Иногда ночью. Тайком, конечно. Так как керосин для лампы стоил недешево, часто я читал при свете луны .Меня иногда застукивали за этим занятием и отбирали книжку, а бывало я и ремня получал по надлежащему для этого месту. Но бороться с этим, как сейчас с коррупцией, было безнадежно. Позже, когда я уже учился в третьем классе у меня из за этого развилась бессонница. Родители заметили, когда я не спал уже третьи сутки, и запаниковали. Обследовав меня, врач назначил какое-то лекарство и потребовал, чтобы мне запретили чтение хотя бы на месяц. К счастью, это случилось летом, так что моя учеба в школе не пострадала.
Как я уже обмолвился, чтение было вовсе не единственным моим занятием, Большое внимания с моей стороны уделялось участиям в драках «улица на улицу», что в то счастливое время широко практиковалось среди уважающих себя пацанов. Для этого существовал и строго соблюдался неписанный кодекс: не бить лежачего, не бить ногами, в руках не должно быть никаких предметов. Дрались до первой крови, то есть все с разбитыми носами и губами из драки выбывали.

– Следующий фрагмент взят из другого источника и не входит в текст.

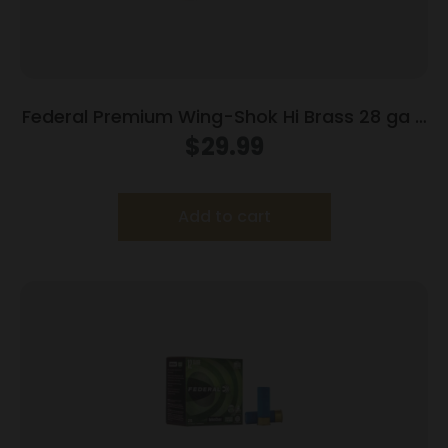
Federal Premium Wing-Shok Hi Brass 28 ga 2
3/4″ 3/4 oz #6 – 25/box
$
29.99
Add to cart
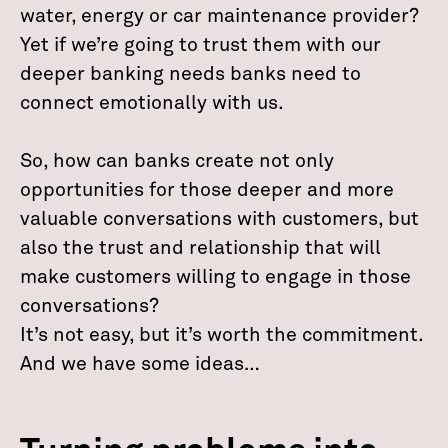
water, energy or car maintenance provider?
Yet if we’re going to trust them with our
deeper banking needs banks need to
connect emotionally with us.
So, how can banks create not only
opportunities for those deeper and more
valuable conversations with customers, but
also the trust and relationship that will
make customers willing to engage in those
conversations?
It’s not easy, but it’s worth the commitment.
And we have some ideas…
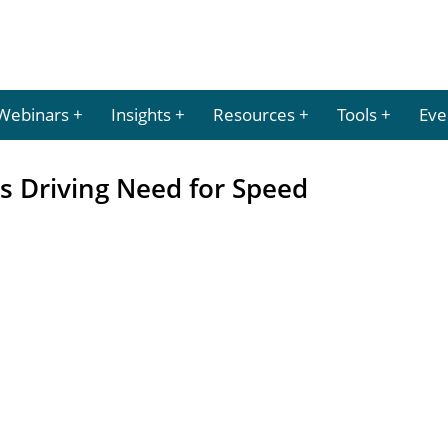
Webinars
Insights
Resources
Tools
Eve
s Driving Need for Speed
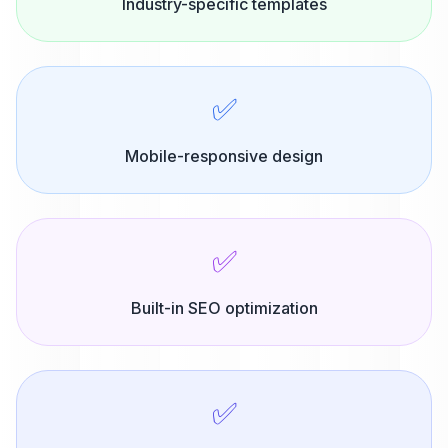
Industry-specific templates
✅
Mobile-responsive design
✅
Built-in SEO optimization
✅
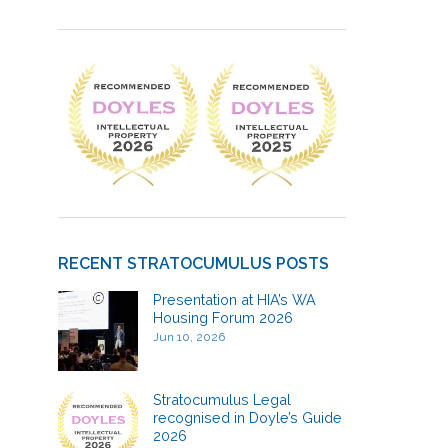
RECENT STRATOCUMULUS POSTS
Presentation at HIA’s WA
Housing Forum 2026
Jun 10, 2026
Stratocumulus Legal
recognised in Doyle’s Guide
2026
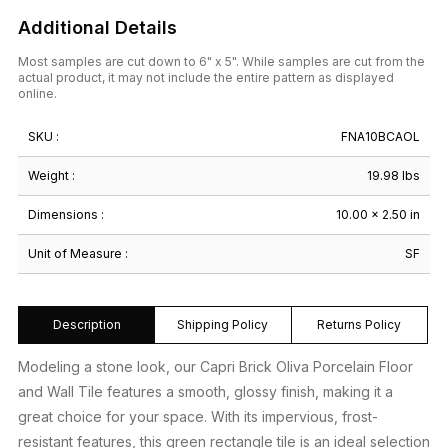
Additional Details
Most samples are cut down to 6" x 5". While samples are cut from the
actual product, it may not include the entire pattern as displayed
online.
SKU :
FNA10BCAOL
Weight :
19.98 lbs
Dimensions :
10.00 × 2.50 in
Unit of Measure :
SF
Description
Shipping Policy
Returns Policy
Modeling a stone look, our Capri Brick Oliva Porcelain Floor
and Wall Tile features a smooth, glossy finish, making it a
great choice for your space. With its impervious, frost-
resistant features, this green rectangle tile is an ideal selection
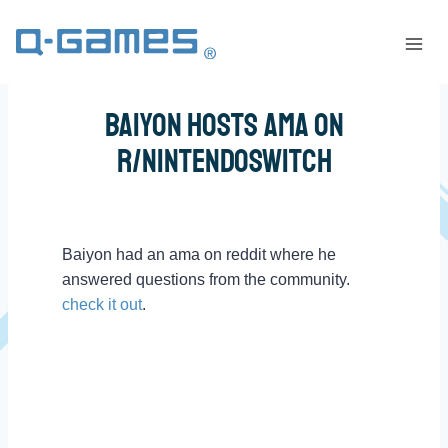
Baiyon Hosts AMA on
r/NintendoSwitch
Baiyon had an ama on reddit where he
answered questions from the community.
check it out
.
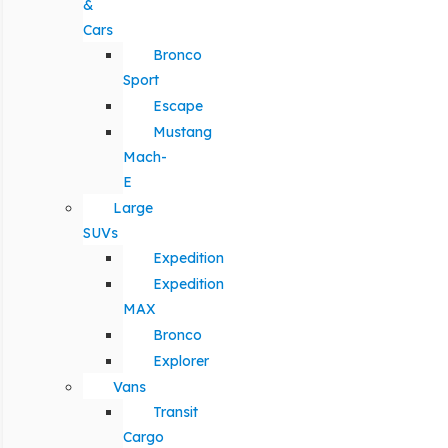
&
Cars
Bronco
Sport
Escape
Mustang
Mach-
E
Large
SUVs
Expedition
Expedition
MAX
Bronco
Explorer
Vans
Transit
Cargo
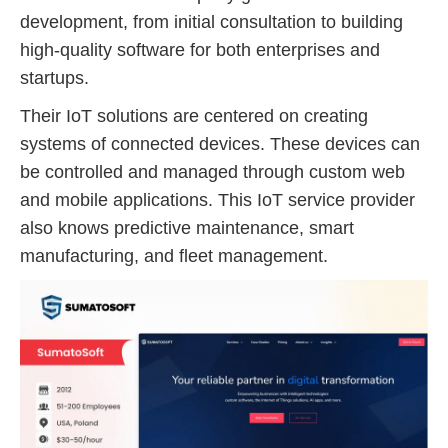
development, from initial consultation to building
high-quality software for both enterprises and
startups.
Their IoT solutions are centered on creating
systems of connected devices. These devices can
be controlled and managed through custom web
and mobile applications. This IoT service provider
also knows predictive maintenance, smart
manufacturing, and fleet management.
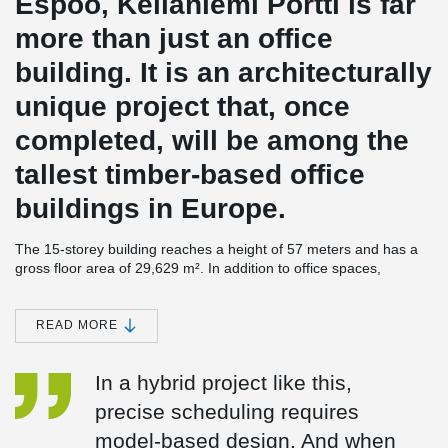
Espoo, Keilaniemi Portti is far
more than just an office
building. It is an architecturally
unique project that, once
completed, will be among the
tallest timber-based office
buildings in Europe.
The 15-storey building reaches a height of 57 meters and has a
gross floor area of 29,629 m². In addition to office spaces,
Keilaniemi Portti will include a conference center and auditorium,
a restaurant, sauna facilities, a rooftop terrace, and an
underground parking garage.
READ MORE
A skillfully designed hybrid structure
In a hybrid project like this,
According to
Antti Pekkala
, Project Manager responsible for
precise scheduling requires
structural engineering at Ramboll, the architecturally striking
project was both a challenge and a source of inspiration from a
model-based design. And when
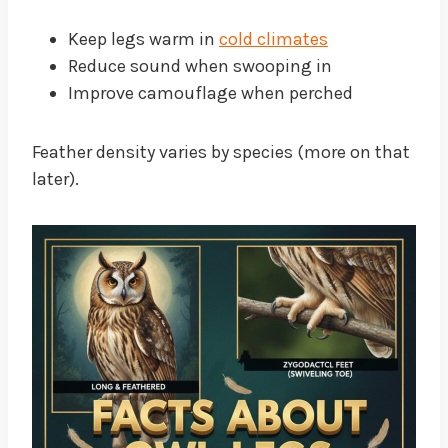
Keep legs warm in
cold climates
Reduce sound when swooping in
Improve camouflage when perched
Feather density varies by species (more on that
later).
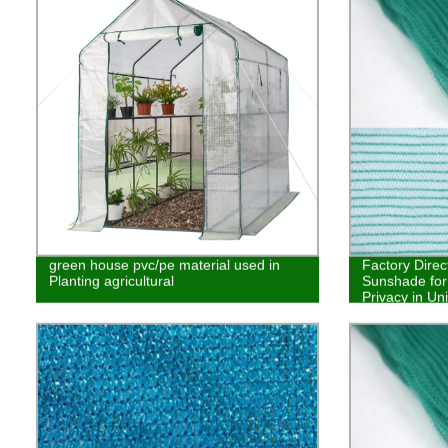
green house pvc/pe material used in
Factory Dire
Planting agricultural
Sunshade for
Privacy in Un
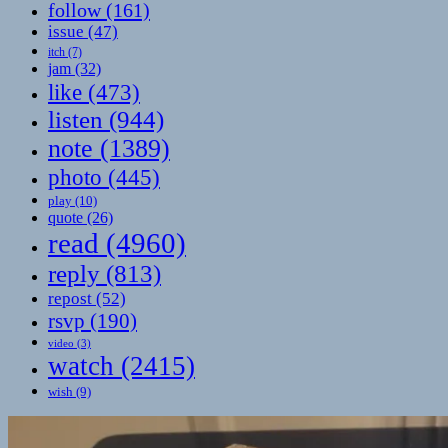
follow
(161)
issue
(47)
itch
(7)
jam
(32)
like
(473)
listen
(944)
note
(1389)
photo
(445)
play
(10)
quote
(26)
read
(4960)
reply
(813)
repost
(52)
rsvp
(190)
video
(3)
watch
(2415)
wish
(9)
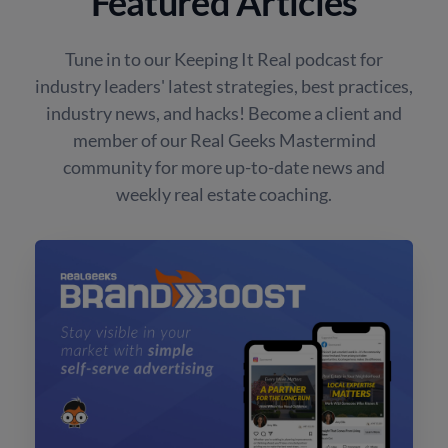
Featured Articles
Tune in to our Keeping It Real podcast for
industry leaders' latest strategies, best practices,
industry news, and hacks! Become a client and
member of our Real Geeks Mastermind
community for more up-to-date news and
weekly real estate coaching.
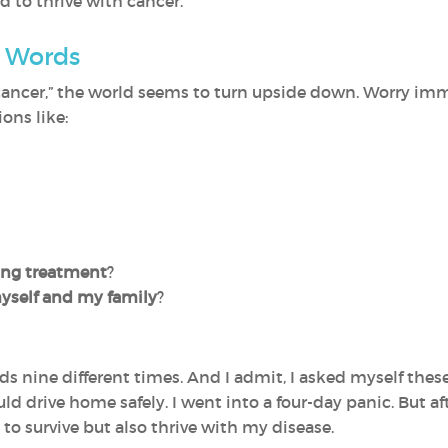
d to thrive with cancer.
d Words
cancer,” the world seems to turn upside down. Worry imm
ons like:
ring treatment
?
 myself and my family
?
ds nine different times. And I admit, I asked myself these 
uld drive home safely. I went into a four-day panic. But af
to survive but also thrive with my disease.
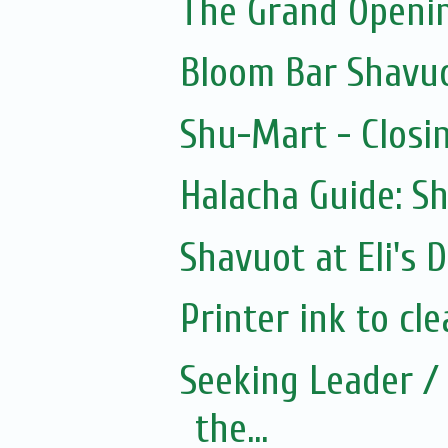
The Grand Openin
Bloom Bar Shavu
Shu-Mart - Closi
Halacha Guide: S
Shavuot at Eli's D
Printer ink to cle
Seeking Leader / 
the...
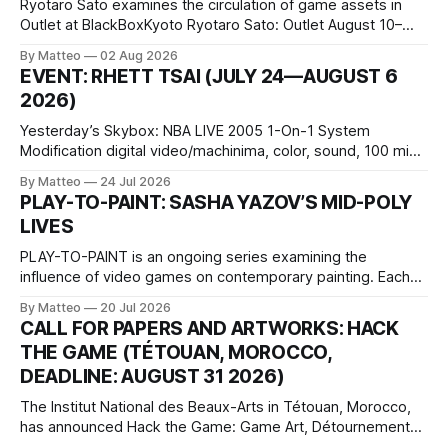
Ryotaro Sato examines the circulation of game assets in
Outlet at BlackBoxKyoto Ryotaro Sato: Outlet August 10–
October 11, 2026 BlackBoxKyoto Taniguchi Building, 3F 171-
By Matteo
02 Aug 2026
1 Kashiwaya-cho, Nakagyo-ku Kyoto 604-8014, Japan
EVENT: RHETT TSAI (JULY 24—AUGUST 6
Opening hours: 1:00–9:00 p.m. Closed Tuesday and
2026)
Wednesday Admission: ¥1,500 on
Yesterday’s Skybox: NBA LIVE 2005 1-On-1 System
Modification digital video/machinima, color, sound, 100 min,
2026, China Screen recording documenting the modified
By Matteo
24 Jul 2026
one-on-one match between Yao Ming and Shaquille O’Neal.
PLAY-TO-PAINT: SASHA YAZOV’S MID-POLY
The match itself is programmed to continue indefinitely.
LIVES
This recording concludes when one player
PLAY-TO-PAINT is an ongoing series examining the
influence of video games on contemporary painting. Each
article considers how artists translate game imagery, virtual
By Matteo
20 Jul 2026
camera systems, player-made content, and the temporal
CALL FOR PAPERS AND ARTWORKS: HACK
logic of play into material form, treating the canvas as a site
THE GAME (TÉTOUAN, MOROCCO,
where digital experience is edited
DEADLINE: AUGUST 31 2026)
The Institut National des Beaux-Arts in Tétouan, Morocco,
has announced Hack the Game: Game Art, Détournement
and Video Game Imaginaries, the inaugural edition of the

Кроме того, драки происходили в обусловленное время, то есть если какая - нибудь улица решила напасть на другую, то эта другая уведомлялась об этом заблаговременно. В свободное от драк время любой мог безопасно перемещаться по любой улице. Девчонки в драках не участвовали и пользовались нейтралитетом.
Кроме этого благородного дела я участвовал в набегах на сады и огороды, в играх в «казаки – разбойники», для чего овладел искусством изготовления деревянных сабель и мечей. Умел делать деревянные маузеры, у которых дуло прожигалось раскаленным прутом, делался боек на резинке и маузер стрелял шагов на пятнадцать мелкой галькой. Еще мы делали плоты, на которых путешествовали по реке.
Как правило, лет с пяти вся пацанва уже прекрасно плавала, и мы часами могли играть в пятнашки на воде. В известное время в конюшне собиралась толпа, чтобы получить от конюха коня, проскакать на нем по улице до речки, выкупать и вернуть обратно. Зимой все мы отлично бегали на лыжах, съезжали с любых круч, а еще играли в своеобразный хоккей, где вместо клюшек были обычные палки, а вместо шайбы – замерзший лошадиный котях.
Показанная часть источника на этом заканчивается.